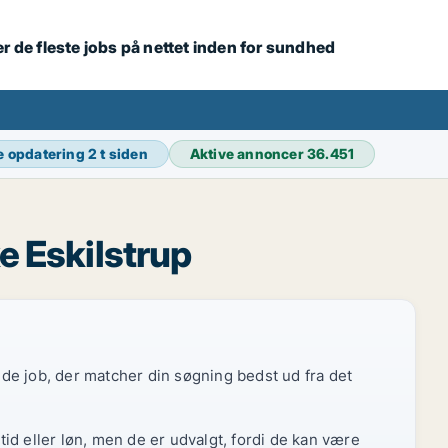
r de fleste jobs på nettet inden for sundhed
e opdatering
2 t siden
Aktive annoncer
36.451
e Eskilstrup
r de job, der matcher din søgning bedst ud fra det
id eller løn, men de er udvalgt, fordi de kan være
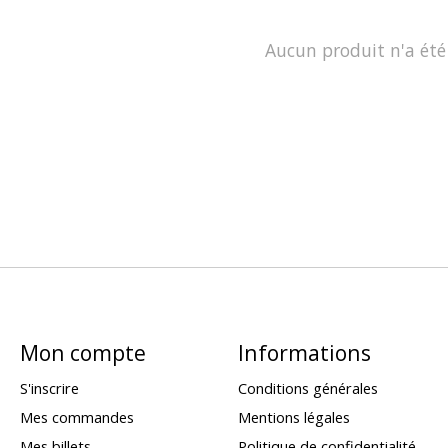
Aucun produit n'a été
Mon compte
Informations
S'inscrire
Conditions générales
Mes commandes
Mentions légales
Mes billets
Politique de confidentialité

-----

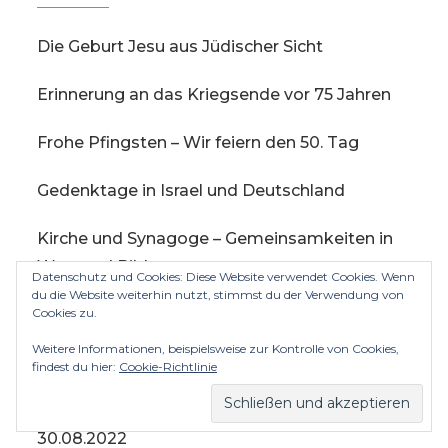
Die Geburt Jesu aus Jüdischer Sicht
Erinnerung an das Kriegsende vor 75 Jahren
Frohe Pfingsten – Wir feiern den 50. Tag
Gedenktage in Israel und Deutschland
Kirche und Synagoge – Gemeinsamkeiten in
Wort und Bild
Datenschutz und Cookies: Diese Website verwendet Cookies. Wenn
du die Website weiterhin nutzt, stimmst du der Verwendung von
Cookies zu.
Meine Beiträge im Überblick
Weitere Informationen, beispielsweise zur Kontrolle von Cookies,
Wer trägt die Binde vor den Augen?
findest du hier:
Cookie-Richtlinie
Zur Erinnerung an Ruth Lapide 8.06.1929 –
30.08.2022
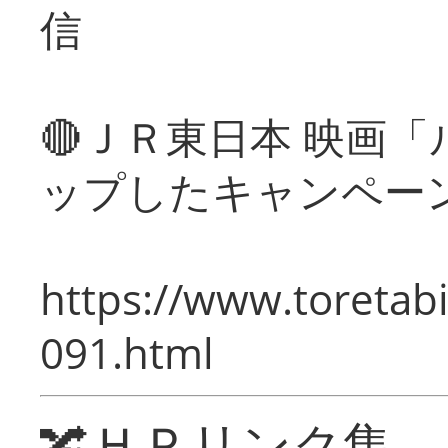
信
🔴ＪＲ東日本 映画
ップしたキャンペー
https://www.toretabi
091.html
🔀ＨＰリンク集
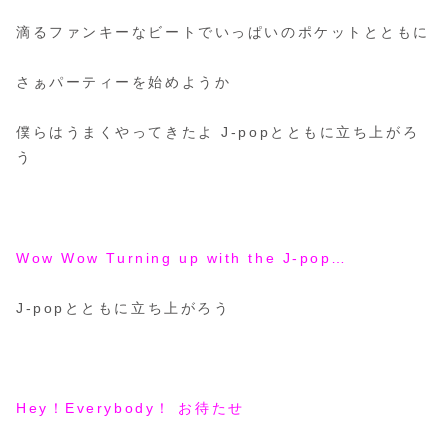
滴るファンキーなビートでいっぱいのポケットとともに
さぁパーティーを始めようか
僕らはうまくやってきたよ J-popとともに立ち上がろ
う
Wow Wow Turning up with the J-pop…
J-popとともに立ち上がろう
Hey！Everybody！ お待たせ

-----

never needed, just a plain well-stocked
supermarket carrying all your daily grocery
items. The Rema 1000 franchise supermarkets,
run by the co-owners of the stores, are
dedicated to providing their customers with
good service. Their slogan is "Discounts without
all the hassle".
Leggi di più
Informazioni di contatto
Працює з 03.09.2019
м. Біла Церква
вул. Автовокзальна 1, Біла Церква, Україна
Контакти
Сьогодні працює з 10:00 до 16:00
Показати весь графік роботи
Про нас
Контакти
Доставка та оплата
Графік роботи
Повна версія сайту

-----

§ **Task item**: Go through the records above and, whenever a line includes the word "роботи", copy it.

§ **Answer area**:
Показати весь графік роботи
Графік роботи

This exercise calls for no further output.